BERLIN – The international community is doing a disservice to the Egyptian people by supporting the country's armed forces with "few strings attached," an anti-corruption watchdog said Friday.
The new report comes just days ahead of Egypt's presidential election, in which general-turned-President Abdel-Fattah el-Sissi is virtually certain to win as he faces only one other opponent, an obscure politician.
Transparency International Defense and Security says Egypt's military received financial aid and security assistance from Western states and arms companies, helping the military to consolidate its power.
The Berlin-based watchdog said the Egyptian military, the budget of which is largely unknown, has expanded its political power and economic ambitions and is "a largely opaque and unaccountable institution."
"Egypt's armed forces have under President el-Sissi expanded their privileged position in the country's economy, have grabbed full control over the political system and yet they are not under any meaningful scrutiny," said James Lynch, the group's deputy director.

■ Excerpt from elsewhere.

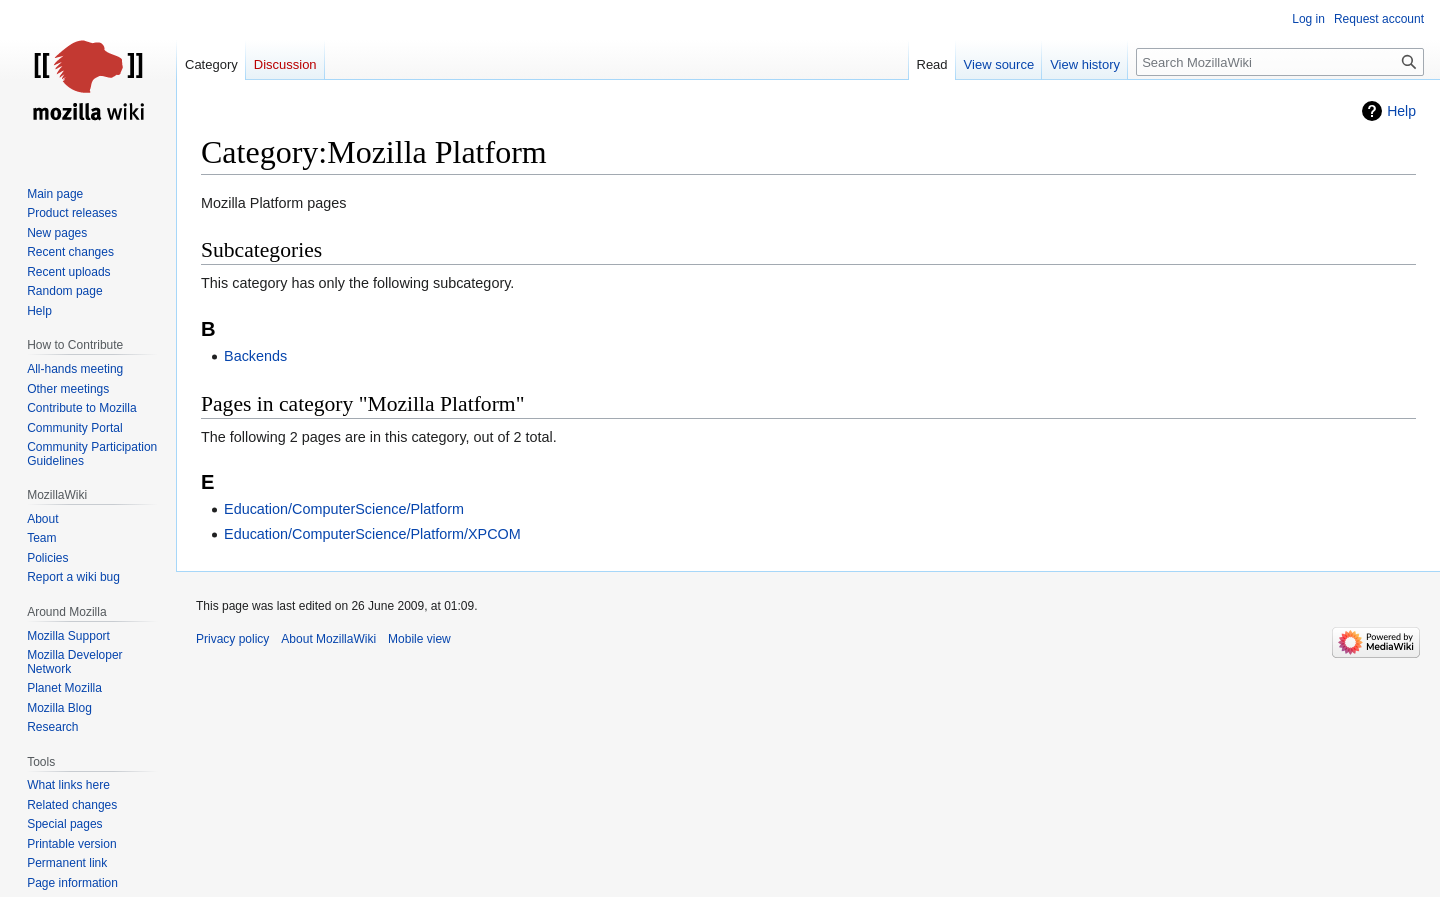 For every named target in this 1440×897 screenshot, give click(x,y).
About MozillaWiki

The report estimates Egypt's military annual budget to be $4.4 billion. Over the years, the Egyptian military has built a vast economic empire that includes food, mineral water and land reclamation companies. Independent researchers say the armed forces control up to 40 percent of Egypt's economy, though the figures have not been officially confirmed.
In an interview earlier this week, el-Sissi slammed such estimates, saying the armed forces only control between 2 percent and 3 percent of the country's economy.

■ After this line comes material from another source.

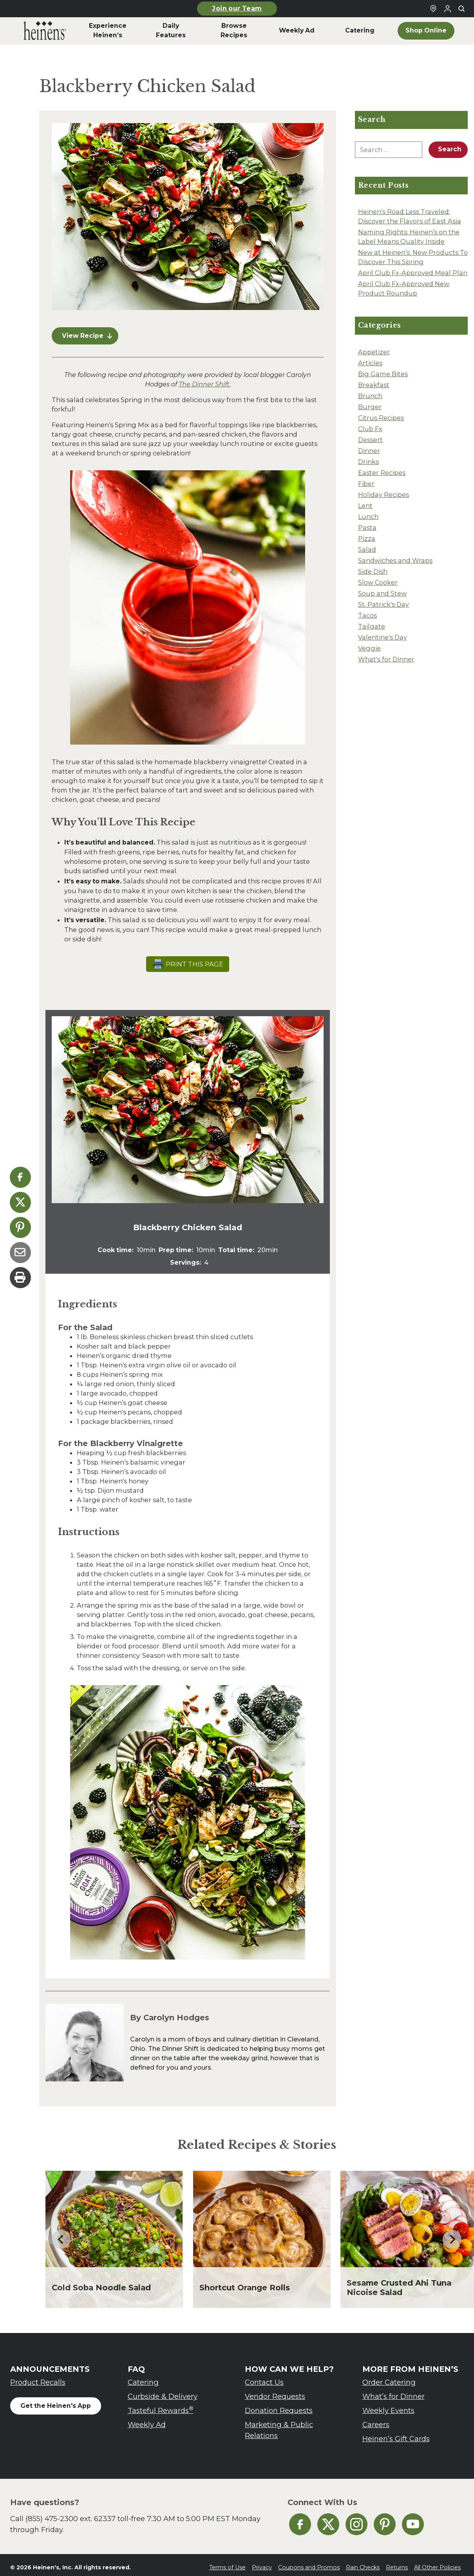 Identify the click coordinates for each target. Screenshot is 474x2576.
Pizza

El-Sissi rose to power after he led the military overthrow of an elected Islamist president, Mohammed Morsi, whose one-year rule proved divisive.
Egypt was among the five largest weapon importers in the world in 2017, data from Stockholm International Peace Research Institute showed earlier this month. Egypt continues to receive $1.3 billion in military aid annually from the United States.
"Western states, who could do much to influence this situation, are meanwhile failing to demand serious reform and instead carrying on with business as usual, while mistakenly still considering Egypt a trusted partner for security and stability in the region," Lynch said.
The report also urged the international community to promote domestic oversight of the Egyptian armed forces and make assistance available after the "basic levels of transparency and accountability" are met.